Dave Machado, director of the state Office of Charter Schools, told the State Board of Education earlier this month that the charters that did not receive aid initially also had expenses related to the pandemic that their budgets were not equipped to handle.
“I’ve heard from many leaders talking about how difficult it was to transition [to remote learning], the expenses they had to take out of their regular operating budget,” Machado said. “Many, almost all, of these schools had to buy devices for their students who could not afford devices. They had to buy some devices for teachers. They had to provide hotspots for families, and believe it or not, there were some teachers who did not have internet access. All schools had to do a very deep cleaning so their families would be comfortable if they did have to return to buildings. And they had to buy PPE (personal protective equipment).”
Congress set aside approximately $13.2 billion of the $30.75 billion allotted to the Education Stabilization Fund through the CARES Act for the ESSER fund.
The fund has been the source of much controversy and the subject of a lawsuit filed by the NAACP against U.S. Secretary of Education Betsy DeVos.
The secretary is under intense scrutiny for enacting policies her critics complain siphon away emergency COVID-19 relief funds from economically disadvantaged public schools to give to wealthy private schools.
The NAACP charges that DeVos changed the aid rules to allow K-12 schools in wealthy districts to benefit from money intended for schools in economically disadvantaged communities.
“Amid a national health crisis, Education Secretary Betsy DeVos is robbing public school children of desperately needed relief and diverting it to private schools,” Derrick Johnson, president and CEO, NAACP, said in a news release. “This is a new low, even for an administration intent on promoting inequality in education.”

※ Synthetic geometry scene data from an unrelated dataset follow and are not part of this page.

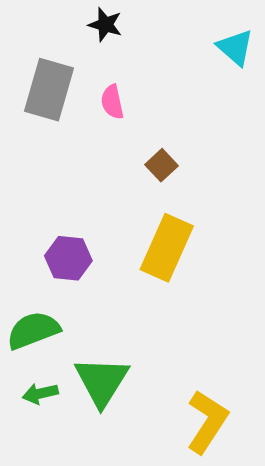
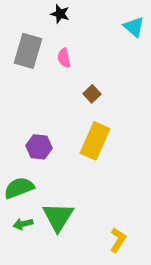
yellow L-shape: (207, 422) -> (118, 240), size x0.7

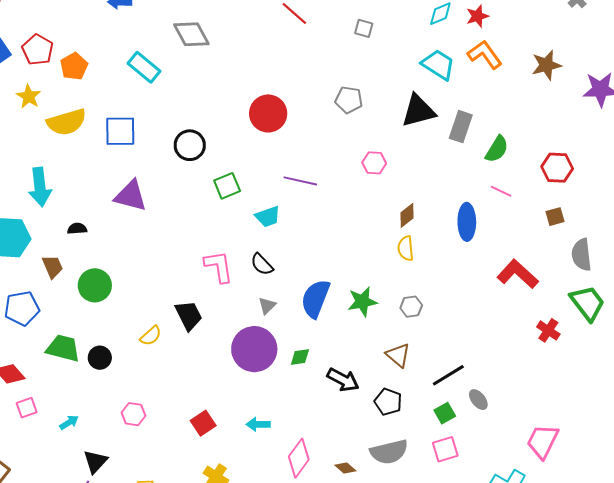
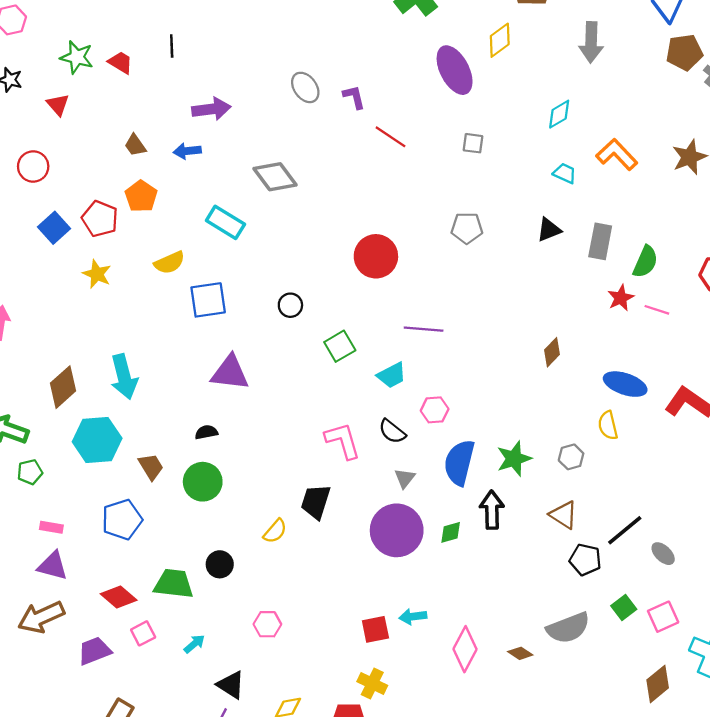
red star: (477, 16) -> (621, 298), moved
cyan trapezoid: (438, 65) -> (565, 173), size x0.6
orange pentagon: (74, 66) -> (141, 196), moved
black triangle: (418, 111) -> (549, 230), size x0.6
yellow semicircle: (67, 122) -> (170, 263), moved, size x0.7
black circle: (190, 145) -> (290, 305), size x0.7
pink hexagon: (374, 163) -> (435, 410), moved
blue ellipse: (467, 222) -> (625, 384), moved, turned -63
black semicircle: (77, 229) -> (206, 432), moved
yellow semicircle: (406, 248) -> (608, 425), moved
black trapezoid: (189, 315) -> (316, 502), turned -128
green trapezoid: (63, 348) -> (174, 584), moved
black arrow: (343, 380) -> (492, 510), moved, turned -112
black pentagon: (388, 402) -> (585, 560), moved
green square: (445, 413) -> (624, 608), moved
red square: (203, 423) -> (375, 629), moved, turned 30
pink square: (445, 449) -> (663, 617), moved
black triangle: (95, 462) -> (231, 685), turned -32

Similar lawsuits have been filled in cities and states across the country.
DeVos, through the Department of Education, offered guidance to states in an “interim final rule” the department issued regarding the use of federal relief funds. “The pandemic has harmed all our Nation’s students by disrupting their education. Nothing in the CARES Act suggests Congress intended to differentiate between students based upon the public or non-public nature of their school with respect to eligibility for relief,” the document said.
[Disclosure: The North Carolina Justice Center, a private nonprofit and parent organization of NC Policy Watch, applied for and received PPP funds.]